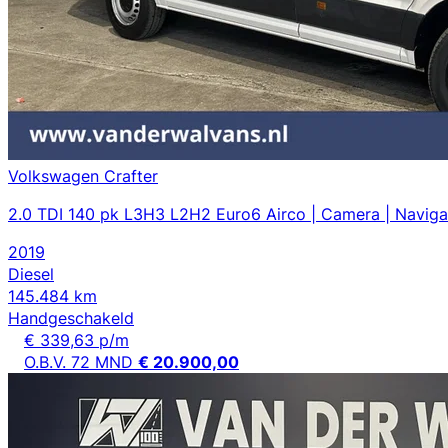
Volkswagen Crafter
2.0 TDI 140 pk L3H3 L2H2 Euro6 Airco | Camera | Navigat
2019
Diesel
145.484 km
Handgeschakeld
€ 339,63 p/m
O.B.V. 72 MND
€ 20.900,00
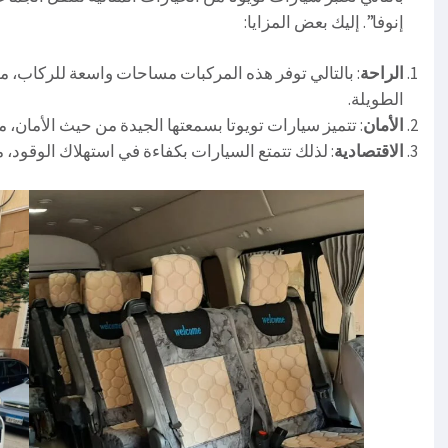
إنوفا”. إليك بعض المزايا:
الراحة
: بالتالي توفر هذه المركبات مساحات واسعة للركاب، 
الطويلة.
الأمان
: تتميز سيارات تويوتا بسمعتها الجيدة من حيث الأمان، مم
الاقتصادية
: لذلك تتمتع السيارات بكفاءة في استهلاك الوقود، م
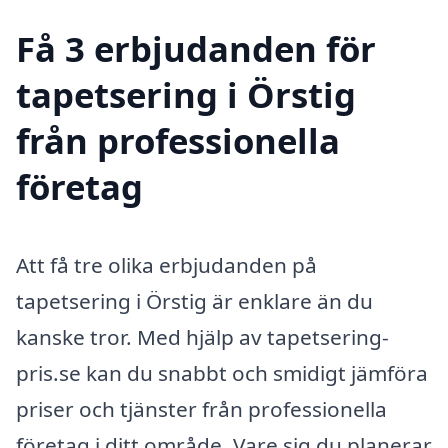
Få 3 erbjudanden för
tapetsering i Örstig
från professionella
företag
Att få tre olika erbjudanden på
tapetsering i Örstig är enklare än du
kanske tror. Med hjälp av tapetsering-
pris.se kan du snabbt och smidigt jämföra
priser och tjänster från professionella
företag i ditt område. Vare sig du planerar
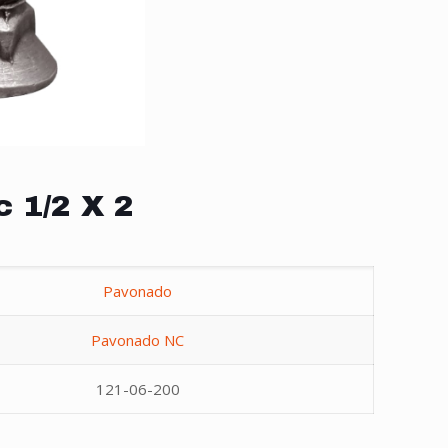
c 1/2 X 2
Pavonado
Pavonado NC
121-06-200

================

## EXERCISE REQUIREMENTS
Repeat exactly the lines in the entries from the one containing "kanske tror. Med" to the final line, inclusive, and nothing beyond them; skip pictures.

## RESULT OF THIS EXERCISE
kanske tror. Med hjälp av tapetsering-
pris.se kan du snabbt och smidigt jämföra
priser och tjänster från professionella
företag i ditt område. Vare sig du planerar
c 1/2 X 2
Pavonado
Pavonado NC
121-06-200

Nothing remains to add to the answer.